Un bon vendeur cherche à obtenir le meilleur prix, a souligné M. Farinacci, qui était prêt à demander plus que le montant de l'évaluation municipale de 23,5 millions. Il est normal que l'acheteur cherche à faire baisser le prix en faisant valoir, par exemple, que le terrain est en partie contaminé. Mais il faut alors chercher à savoir si la contamination est importante ou non, a-t-il dit.

Officiellement, la SHDM a vendu le terrain à Catania pour 19 millions, mais elle a soustrait des frais de décontamination de 11 millions sans avoir analysé les sols de façon complète, comme le suggéraient pourtant ses propres experts. Elle a soustrait une deuxième somme de 3 millions parce que les vibrations provenant de la carrière voisine rendaient supposément nécessaire le renforcement des fondations. Or, les plans montrent que les bâtiments sont construits hors des zones de vibration problématiques.

Enfin, la SHDM a soustrait une troisième somme de 650 000$, correspondant au coût d'un talus à ériger entre le terrain et la carrière. Le prix final est donc tombé de 19 à 4,4 millions, payables en juin 2010, une fois soustraits des débours totaux de 14,6 millions.

«Le montant de la contamination à déduire était basé sur un estimé préliminaire des volumes des sols contaminés, a dit M. Farinacci. Une meilleure caractérisation des sols, ainsi qu'une révision du plan de développement, aurait probablement réduit le montant de la contamination, et donc le montant des débours.

«Même chose pour les vibrations, l'étude ayant conclu qu'il y avait peu de problèmes.
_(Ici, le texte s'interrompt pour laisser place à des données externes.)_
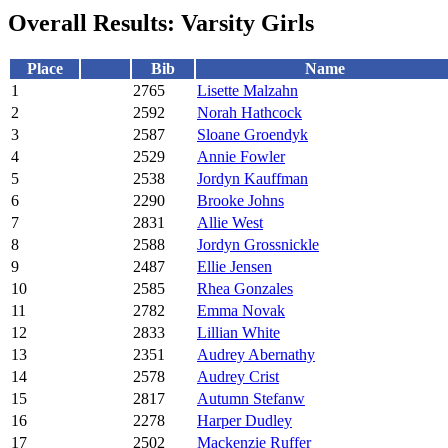
Overall Results: Varsity Girls
Place
Bib
Name
1
2765
Lisette Malzahn
2
2592
Norah Hathcock
3
2587
Sloane Groendyk
4
2529
Annie Fowler
5
2538
Jordyn Kauffman
6
2290
Brooke Johns
7
2831
Allie West
8
2588
Jordyn Grossnickle
9
2487
Ellie Jensen
10
2585
Rhea Gonzales
11
2782
Emma Novak
12
2833
Lillian White
13
2351
Audrey Abernathy
14
2578
Audrey Crist
15
2817
Autumn Stefanw
16
2278
Harper Dudley
17
2502
Mackenzie Ruffer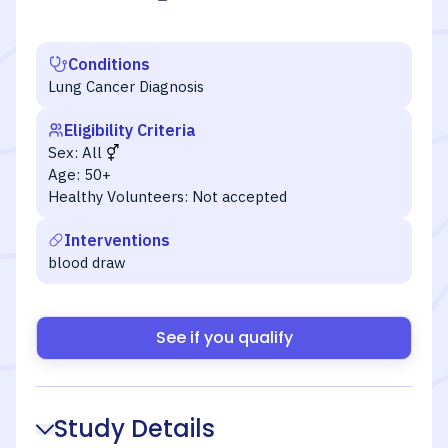
Conditions
Lung Cancer Diagnosis
Eligibility Criteria
Sex:
All
Age:
50+
Healthy Volunteers:
Not accepted
Interventions
blood draw
See if you qualify
Study Details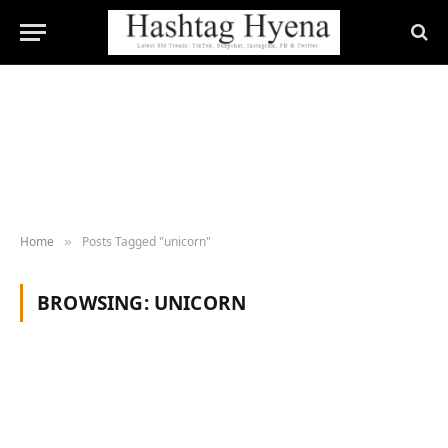
Home
Posts Tagged "unicorn"
»
BROWSING:
UNICORN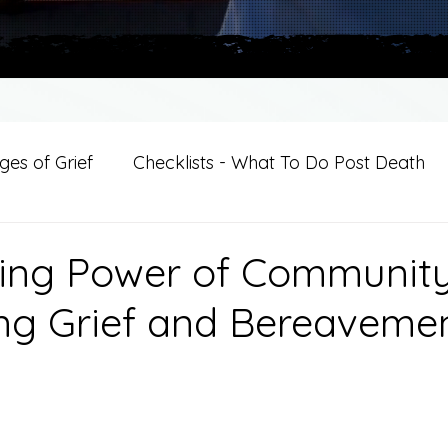
es of Grief
Checklists - What To Do Post Death
ition
Introductions
For Professional Crisis Cha
ing Power of Community
ng Grief and Bereaveme
For Healthcare Professionals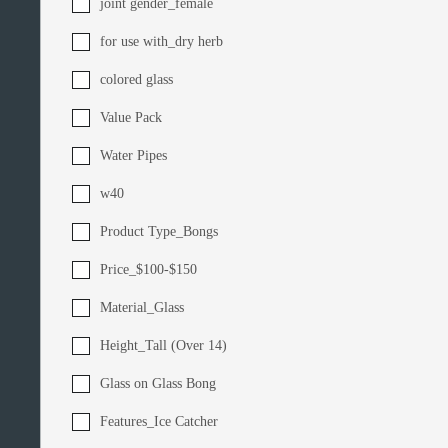
joint gender_female
for use with_dry herb
colored glass
Value Pack
Water Pipes
w40
Product Type_Bongs
Price_$100-$150
Material_Glass
Height_Tall (Over 14)
Glass on Glass Bong
Features_Ice Catcher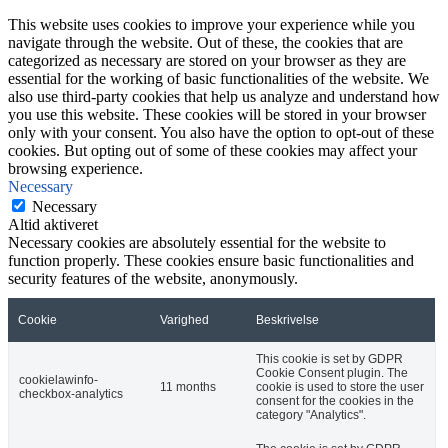
This website uses cookies to improve your experience while you
navigate through the website. Out of these, the cookies that are
categorized as necessary are stored on your browser as they are
essential for the working of basic functionalities of the website. We
also use third-party cookies that help us analyze and understand how
you use this website. These cookies will be stored in your browser
only with your consent. You also have the option to opt-out of these
cookies. But opting out of some of these cookies may affect your
browsing experience.
Necessary
Necessary
Altid aktiveret
Necessary cookies are absolutely essential for the website to
function properly. These cookies ensure basic functionalities and
security features of the website, anonymously.
Cookie
Varighed
Beskrivelse
This cookie is set by GDPR
Cookie Consent plugin. The
cookielawinfo-
11 months
cookie is used to store the user
checkbox-analytics
consent for the cookies in the
category "Analytics".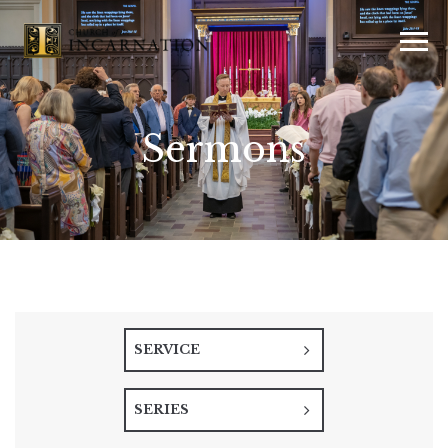
Sermons
SERVICE
SERIES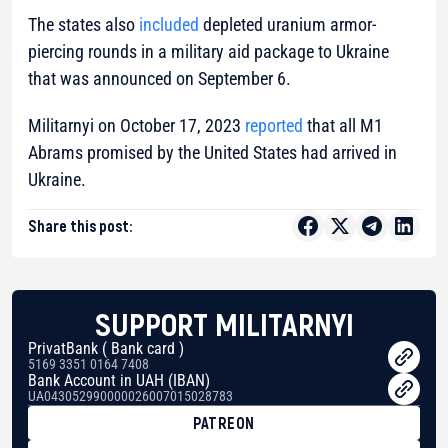
The states also
included
depleted uranium armor-
piercing rounds in a military aid package to Ukraine
that was announced on September 6.
Militarnyi on October 17, 2023
reported
that all M1
Abrams promised by the United States had arrived in
Ukraine.
Share this post:
SUPPORT MILITARNYI
PrivatBank ( Bank card )
5169 3351 0164 7408
Bank Account in UAH (IBAN)
UA043052990000026007015028783
PATREON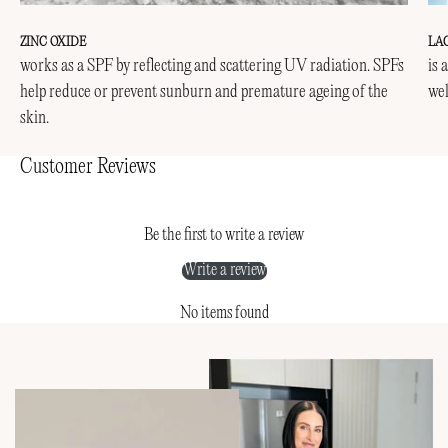
ZINC OXIDE
LA
works as a SPF by reflecting and scattering UV radiation. SPFs
is 
help reduce or prevent sunburn and premature ageing of the
wel
skin.
Customer Reviews
Be the first to write a review
Write a review
No items found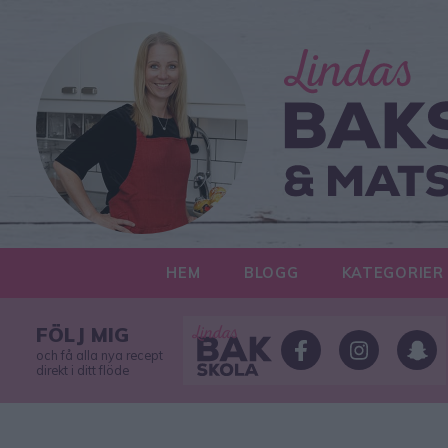
HEM
BLOGG
KATEGORIER
FÖLJ MIG
och få alla nya recept
direkt i ditt flöde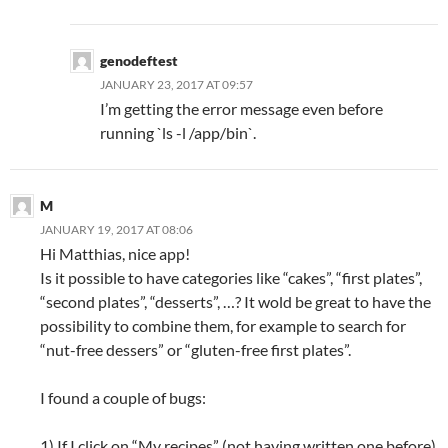
genodeftest
JANUARY 23, 2017 AT 09:57
I’m getting the error message even before
running `ls -l /app/bin`.
M
JANUARY 19, 2017 AT 08:06
Hi Matthias, nice app!
Is it possible to have categories like “cakes”, “first plates”,
“second plates”, “desserts”, …? It wold be great to have the
possibility to combine them, for example to search for
“nut-free dessers” or “gluten-free first plates”.
I found a couple of bugs:
1) If I click on “My recipes” (not having written one before)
Ces deux montants ont été déduits du prix de vente sans que mon groupe puisse faire son possible pour les réduire au maximum. Le fait que la transaction a continué de cheminer malgré mon désaccord m'a contraint à quitter.
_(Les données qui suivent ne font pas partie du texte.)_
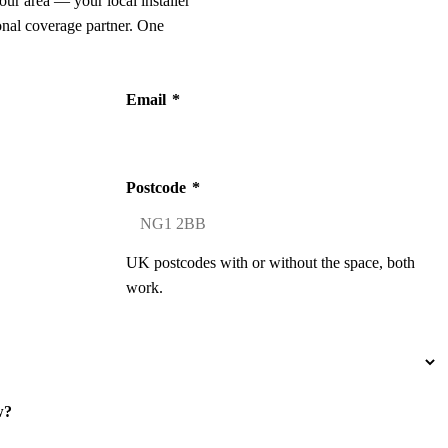
our area — your local installer
onal coverage partner. One
Email
*
Postcode
*
UK postcodes with or without the space, both
work.
w?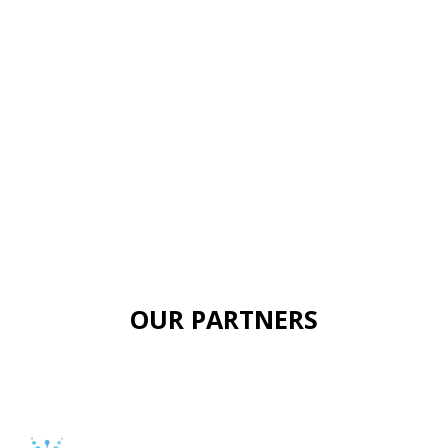
OUR PARTNERS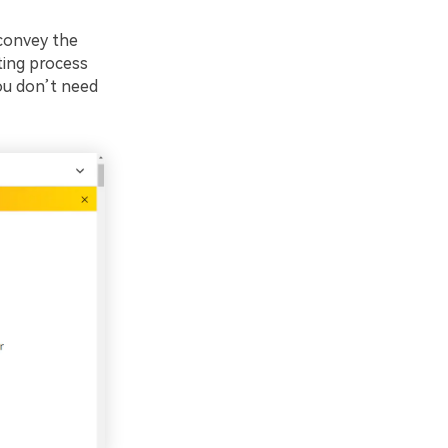
 convey the
ting process
ou don’t need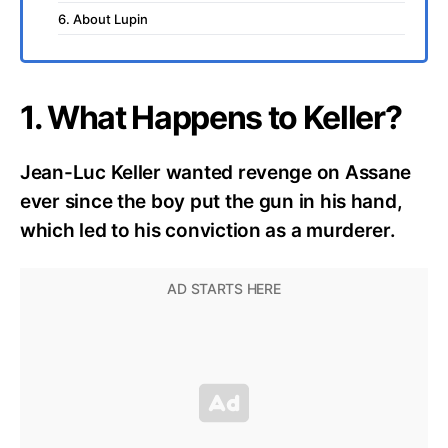
6. About Lupin
1. What Happens to Keller?
Jean-Luc Keller wanted revenge on Assane
ever since the boy put the gun in his hand,
which led to his conviction as a murderer.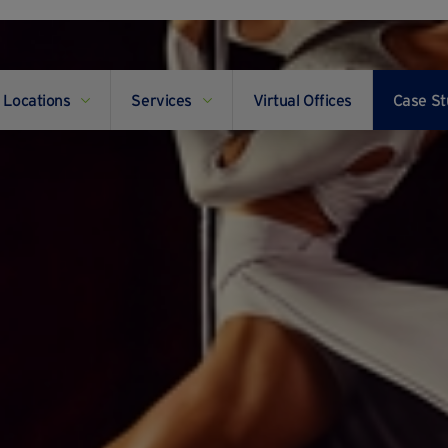
Locations
Services
Virtual Offices
Case St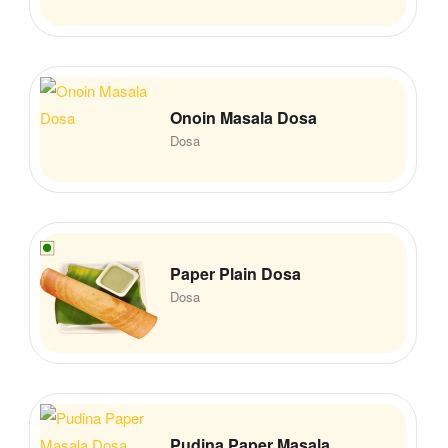
Onoin Masala Dosa
Dosa
Paper Plain Dosa
Dosa
Pudina Paper Masala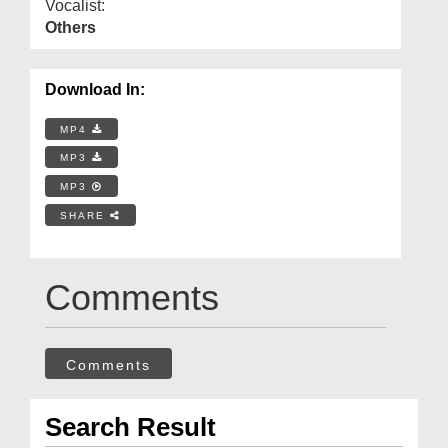
Vocalist:
Others
Download In:
MP4
MP3
MP3
SHARE
Comments
Comments
Search Result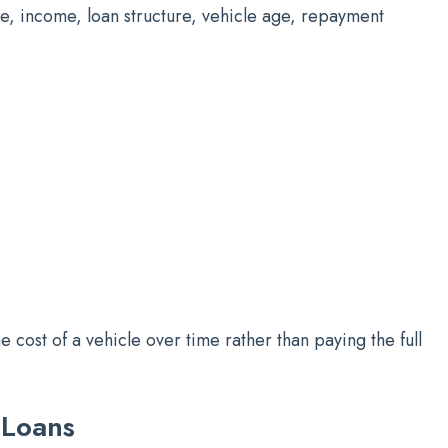
le, income, loan structure, vehicle age, repayment
e cost of a vehicle over time rather than paying the full
 Loans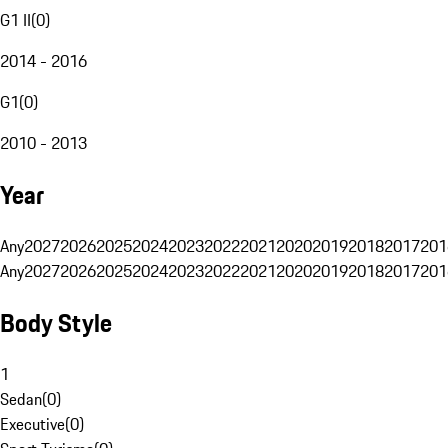
G1 II
(
0
)
2014 - 2016
G1
(
0
)
2010 - 2013
Year
Any
2027
2026
2025
2024
2023
2022
2021
2020
2019
2018
2017
201
Any
2027
2026
2025
2024
2023
2022
2021
2020
2019
2018
2017
201
Body Style
1
Sedan
(
0
)
Executive
(
0
)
«Une autre raison pour laquelle j'ai quitté la Ville, c'est que j'avais réussi mon mandat et complété l'ingénierie organisationnelle du groupe de transactions, ainsi que la mise en place des meilleures pratiques. Je l'avais réussi, c'était fait.

«Je crois que pour diminuer le manque potentiel de transparence ou de perception de manque de transparence, il y a lieu de revoir la gouvernance transactionnelle à la Ville, c'est-à-dire la façon avec laquelle la Ville fait cheminer les transactions immobilières. Je travaillais sur ce dossier avant de quitter. J'espère que quelqu'un va continuer de revoir la situation.»
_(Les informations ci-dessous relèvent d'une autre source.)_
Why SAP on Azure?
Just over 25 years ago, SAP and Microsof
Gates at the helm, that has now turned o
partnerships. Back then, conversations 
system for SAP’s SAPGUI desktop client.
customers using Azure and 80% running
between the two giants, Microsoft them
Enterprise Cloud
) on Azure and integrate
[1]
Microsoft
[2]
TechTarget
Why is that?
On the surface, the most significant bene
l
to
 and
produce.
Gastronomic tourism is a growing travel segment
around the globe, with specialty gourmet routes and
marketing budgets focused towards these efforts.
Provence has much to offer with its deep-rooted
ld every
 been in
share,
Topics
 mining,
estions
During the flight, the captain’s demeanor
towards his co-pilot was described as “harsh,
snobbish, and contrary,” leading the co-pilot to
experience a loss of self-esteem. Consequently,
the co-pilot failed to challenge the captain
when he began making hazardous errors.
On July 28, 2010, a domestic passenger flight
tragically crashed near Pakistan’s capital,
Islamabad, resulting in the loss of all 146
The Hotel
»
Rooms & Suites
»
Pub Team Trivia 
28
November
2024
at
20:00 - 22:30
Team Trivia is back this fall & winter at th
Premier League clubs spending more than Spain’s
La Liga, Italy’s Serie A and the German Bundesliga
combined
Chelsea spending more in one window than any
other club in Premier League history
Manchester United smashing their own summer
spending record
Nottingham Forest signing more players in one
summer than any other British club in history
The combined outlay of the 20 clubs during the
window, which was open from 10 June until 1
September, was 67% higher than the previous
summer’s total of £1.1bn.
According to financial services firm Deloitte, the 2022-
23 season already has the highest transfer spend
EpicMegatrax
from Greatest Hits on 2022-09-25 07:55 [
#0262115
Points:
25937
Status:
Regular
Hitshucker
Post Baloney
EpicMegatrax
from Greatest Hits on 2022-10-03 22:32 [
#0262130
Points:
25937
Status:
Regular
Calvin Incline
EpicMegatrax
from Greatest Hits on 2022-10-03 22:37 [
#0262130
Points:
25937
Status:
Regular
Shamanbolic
M. Farinacci était directeur du développement immobilier à Cadim, filiale de la Caisse de dépôt et placement du Québec, avant d'aller diriger le service de transactions immobilières à la Ville de Montréal en 2004. Au cours de son enquête, La Presse a pu constater qu'il jouissait d'une très bonne réputation auprès de ses employés. Depuis son départ de la Ville, M. Farinacci travaille dans le secteur privé.

Nous avons demandé au maire Gérald Tremblay, hier, s'il savait que M. Farinacci était parti parce qu'il était en désaccord sur la façon de vendre le terrain du Faubourg Contrecoeur. «Je sais qu'il y avait une divergence d'opinions entre la direction de la Ville et l'interprétation que M. Farinacci en faisait», a-t-il répondu, refusant d'en dire davantage.